Spiritual evolution is the progressive advance of mankind toward a state of things in which the light of ethical perfection shall be reflected from the face of human society; that is, in which all men shall live and move and have their being in mutually promoting the highest life of each and all. It means that the object of social reformation shall not be a mere change in the conditions under which men live, but a change in human nature itself. It means that we shall look forward consciously to the breaking forth of new powers in ourselves, to the release, through our own efforts, of capacities dimly latent in us.

Theologians often say that faith must come first, and that morality must be deduced from faith. We say that morality must come first, and faith, to those whose nature fits them to entertain it, will come out of the experience of a deepened moral life as its richest, choicest fruit. Precisely because moral culture is the aim, we cannot be content merely to lift the mass of mankind above the grosser forms of evil. We must try to advance the cause of humanity by developing in ourselves, as well as in others, a higher type of manhood and womanhood than the past has known.
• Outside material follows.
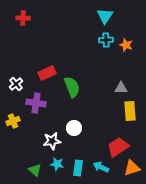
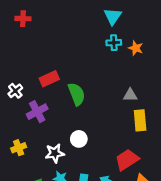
purple cross: (36, 103) -> (37, 112), turned -36
yellow cross: (13, 121) -> (19, 148), moved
To aid in the evolution of a new conscience, to inject living streams of moral force into the dry veins of materialistic communities is our aim. We seek to come into touch with the ultimate power in things, the ultimate peace in things, which yet, in any literal sense, we know well that we cannot know. We seek to become morally certain — that is, certain for moral purposes — of what is beyond the reach of demonstration. But our moral optimism must include the darkest facts that pessimism can point to, include them and transcend them.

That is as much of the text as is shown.